仕事の都合で相続の手続に時間が取れない場合、代理人を立てて手続を進めることができます。
代理人としては、信頼できる人物に任せるのが妥当ではあります。
でも代理人であるとはっきり証明するには、物的証拠が必要です。
そこで登場するのが、委任状です。
委任状とは一体どういうものか、書き方についても取り上げます。

先程にも述べたように、委任状とは本人にかわり何らかの法律的な手続をすすめるための書類です。
委任状がなければ例え専門家であっても、代理人として動くことはできません。
委任状があれば、プロの専門家に代理として相続の手続を任せることができます。
ただし、委任状にまつわるトラブルは非常に多くなっています。
「専門家に任せるのならば安心できる」という声も聞こえてきそうですが、任せっきりにしたからこそ後でトラブルになるのです。

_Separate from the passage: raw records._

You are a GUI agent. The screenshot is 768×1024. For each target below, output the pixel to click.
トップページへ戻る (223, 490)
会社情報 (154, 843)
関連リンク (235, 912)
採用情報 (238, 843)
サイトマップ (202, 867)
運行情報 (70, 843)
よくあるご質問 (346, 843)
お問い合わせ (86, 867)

トラブルを回避するには、代理権の範囲を決めておくことです。
つまり代理権を持っている人物(代理人)に、どこまで任せるのかをハッキリさせましょう。

では委任状は、どう書けば良いのでしょうか。
こればかりは何処で相続の手続を進めるかによって、大きく変わります。
例えば役所で手続をするのならば、委任者の住所氏名・代理人の住所氏名・請求する証明書の種類や委任内容を記します。
不動産の相続登記を委任する場合は、日付・委任者や相続人の住所氏名・委任内容・登記目的などを記します。

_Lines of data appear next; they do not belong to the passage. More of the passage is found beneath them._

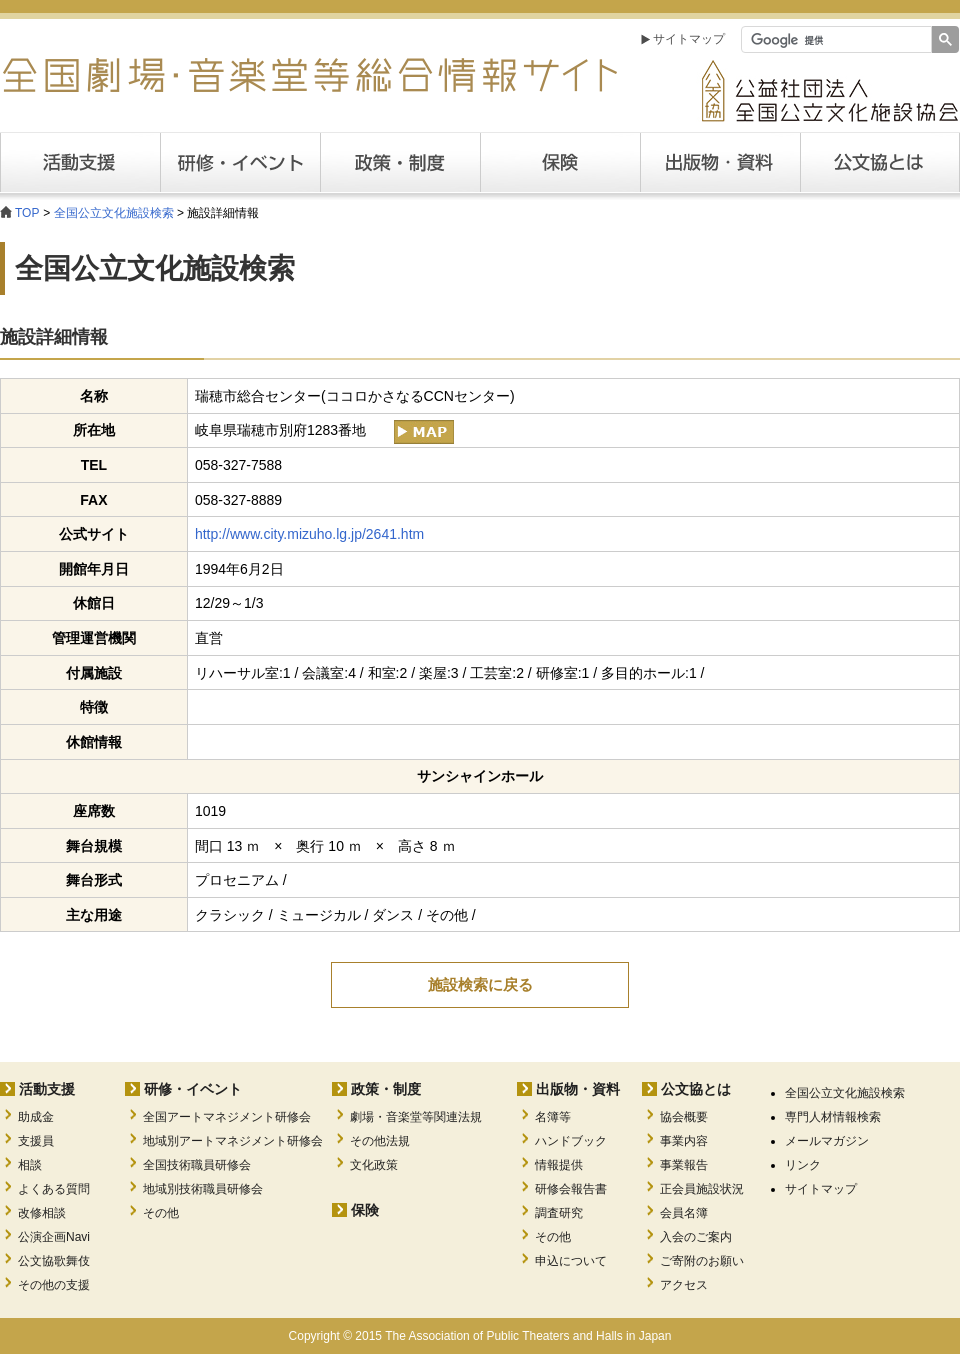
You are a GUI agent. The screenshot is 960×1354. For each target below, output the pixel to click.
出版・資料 (720, 162)
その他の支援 (54, 1285)
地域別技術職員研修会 (203, 1189)
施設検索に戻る (480, 984)
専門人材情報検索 (833, 1117)
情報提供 (559, 1165)
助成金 (36, 1117)
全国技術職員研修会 (197, 1165)
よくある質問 (54, 1189)
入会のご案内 (696, 1237)
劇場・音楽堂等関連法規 (416, 1117)
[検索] (834, 40)
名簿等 (553, 1117)
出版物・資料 (578, 1089)
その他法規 (380, 1141)
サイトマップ (689, 39)
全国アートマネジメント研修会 (227, 1117)
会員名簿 (684, 1213)
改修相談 (42, 1213)
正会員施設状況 (702, 1189)
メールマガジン (827, 1141)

ただ不動産登記に限って言えば、代理人となるのは司法書士です。
委任状の書き方が分からなければ、司法書士へ相談することをおすすめします。
なお銀行などの金融機関へ提出する委任状の場合は、金融機関によって書式が変わります。

委任状はご自身でも準備は出来ますが、1つでも書き漏れが出てしまうと、取り返しのつかないことになってしまいます。
たった紙1枚で、大切な人がのこしてくれた財産を全て無駄にしてしまうこともあるのです。
委任状の作成で躓いたのならば、専門家へ相談することをおすすめします。